The global outbreak of the COVID-19 virus is having a major impact on international trade. This study presents a quick overview of what is happening in the coffee market and the supply chain. It offers practical steps for small- and medium-sized enterprises (SMEs), like farmer groups and exporters in coffee-producing countries, to deal with the immediate effects of COVID-19 on the sector. It also provides steps to take to prepare for successfully doing business in the sector after the crisis is over.

Effect on the market

The coronavirus crisis has caused sales volumes to decrease by 50% in Europe and an estimated 25% in the United States. Roasters are ordering less coffee from importers, and warehouses are pretty full. Many coffee bars and roasters in Europe are using government subsidies to pay their employees’ salaries. This increases the chances that they will stay in business and continue to order from importers. Importers will then continue to buy from speciality coffee producers like you.

Still, lockdown and social distancing measures have caused a reduction in consumption. This particularly affects small coffee roasters and roasters that mainly supply Hotels, Restaurants and Cafés (HORECA): this sector reports an 80% reduction. The micro-lot segment is the most affected. Producers and exporters have been asked for discounts of up to $0.40/lb for some very expensive types of coffee. However, roasters that sell online or through retail channels are reporting growth.

When the worst of the coronavirus crisis is over, for example,  in one year, with businesses operating and possibly still with some form of social distancing, the small coffee businesses will recover. However, they will only recover as much as restaurants and coffee bars can return to receiving their original number of customers. Virologists agree that even with a vaccine against the current COVID-19 virus, there is still the threat of new viruses or mutated forms of the current one.

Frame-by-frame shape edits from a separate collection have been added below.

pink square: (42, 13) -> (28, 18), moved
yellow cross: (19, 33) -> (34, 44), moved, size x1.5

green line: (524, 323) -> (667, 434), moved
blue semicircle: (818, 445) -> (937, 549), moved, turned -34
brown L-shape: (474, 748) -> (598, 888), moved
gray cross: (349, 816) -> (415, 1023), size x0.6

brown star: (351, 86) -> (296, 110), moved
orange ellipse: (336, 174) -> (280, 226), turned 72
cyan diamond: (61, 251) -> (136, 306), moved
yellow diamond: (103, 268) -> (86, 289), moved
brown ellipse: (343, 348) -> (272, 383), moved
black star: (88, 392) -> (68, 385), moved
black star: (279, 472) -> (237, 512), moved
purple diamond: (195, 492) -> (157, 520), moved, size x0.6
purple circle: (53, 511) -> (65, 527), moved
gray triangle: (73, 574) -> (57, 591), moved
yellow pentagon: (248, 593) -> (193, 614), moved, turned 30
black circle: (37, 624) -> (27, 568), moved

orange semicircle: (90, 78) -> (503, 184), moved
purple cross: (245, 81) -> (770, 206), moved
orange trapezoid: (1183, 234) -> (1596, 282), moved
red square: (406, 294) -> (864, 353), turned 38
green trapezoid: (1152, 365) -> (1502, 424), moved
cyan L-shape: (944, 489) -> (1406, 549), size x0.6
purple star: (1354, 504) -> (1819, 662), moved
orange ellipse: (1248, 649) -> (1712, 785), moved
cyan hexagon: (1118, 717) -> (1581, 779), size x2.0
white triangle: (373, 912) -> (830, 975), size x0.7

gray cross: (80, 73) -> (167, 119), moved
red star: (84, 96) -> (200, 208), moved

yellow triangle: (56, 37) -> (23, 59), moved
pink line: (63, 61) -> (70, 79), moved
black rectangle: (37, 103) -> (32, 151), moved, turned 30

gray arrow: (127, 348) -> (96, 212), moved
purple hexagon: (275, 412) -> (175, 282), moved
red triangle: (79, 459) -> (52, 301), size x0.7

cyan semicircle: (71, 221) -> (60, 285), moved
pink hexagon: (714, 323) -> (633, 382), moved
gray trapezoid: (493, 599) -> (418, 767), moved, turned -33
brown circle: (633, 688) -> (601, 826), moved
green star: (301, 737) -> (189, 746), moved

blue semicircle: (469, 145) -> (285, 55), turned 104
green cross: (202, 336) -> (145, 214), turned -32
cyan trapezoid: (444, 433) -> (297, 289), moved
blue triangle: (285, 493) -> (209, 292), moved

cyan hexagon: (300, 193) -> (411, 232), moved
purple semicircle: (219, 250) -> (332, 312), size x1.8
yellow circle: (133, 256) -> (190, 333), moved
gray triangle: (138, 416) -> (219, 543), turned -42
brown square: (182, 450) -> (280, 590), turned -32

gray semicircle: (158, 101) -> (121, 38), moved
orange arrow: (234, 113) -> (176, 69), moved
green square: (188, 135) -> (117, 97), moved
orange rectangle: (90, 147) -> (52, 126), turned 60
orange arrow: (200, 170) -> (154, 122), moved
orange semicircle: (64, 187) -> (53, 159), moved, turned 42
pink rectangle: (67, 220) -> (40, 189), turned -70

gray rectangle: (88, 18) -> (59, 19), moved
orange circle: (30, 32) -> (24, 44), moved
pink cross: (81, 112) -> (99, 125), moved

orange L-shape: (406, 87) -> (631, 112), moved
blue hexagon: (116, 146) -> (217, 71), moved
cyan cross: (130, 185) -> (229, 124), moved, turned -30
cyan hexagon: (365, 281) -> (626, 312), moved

Small independent businesses will suffer in particular, as they need to pay their high street rents with a reduced income due to the social distancing measures. Yet, the sector believes most will survive. Smaller roasters and coffee bars tend to be faster to adapt to changes.  Some have already started selling online, which has helped. Shipsbeans is an example of a platform for speciality coffee businesses. Larger places like Starbucks and Costa will suffer less because they own bigger premises, where some of them can offer drive-through service.

Effect on the supply chain

At the time of writing this report, May 2020, coffee supply chain operations have been affected worldwide. In Honduras, El Salvador and Peru, citizens are under a heavy lockdown from their governments. This limits available labour. In Guatemala, containers are not available. In Colombia, the lockdown is affecting the coffee flow, and there is a shortage of pickers. Besides the scarcity of available containers, forwarders are sailing less frequently or excluding some ports due to reduced demand for goods; this is called blank sailing.

Flights are more heavily affected. For example, there are big capacity problems to and from Amsterdam, Latam, Oceania and the Far East. Export to China is at a normal level, as well as import from Africa. There is some concern among importers about there possibly being fewer port workers. That might affect timely shipping. Courier services are suffering more noticeably, with documents and samples arriving later than normal.

Still, the majority of bottlenecks are further down the chain: a lot of coffee that is scheduled to ship is no longer wanted by roasters. This situation is causing working capital to become scarcer both at importers and producers, as unsold coffee is not bringing in money. Warehouses in Europe are filling up, and late shipping from producer countries will only fill up coffee storage even more.

Communication is regarded as normal. Importers rely more on local teams in countries where communication is poor, such as Ethiopia. Conference calls are working well as a substitute for personal visits. Importers are happy about the open and direct communication with their suppliers about the COVID-19 situation in their countries.

When it comes to exchange prices for producers, there are concerns about disruptions to the supply chain, making coffee more valuable. Still, there is uncertainty about the future of demand, making coffee less valuable. Since the sharp fall around the new year, we saw an increase in price for both Arabica and Brazilian naturals until mid-April. Robustas, however, continued to fall. In March 2020, global exports fell by 3.7% to 11 million bags. Shipments in the first six months of the coffee year 2019/2020 decreased by 3.9% to 62 million bags.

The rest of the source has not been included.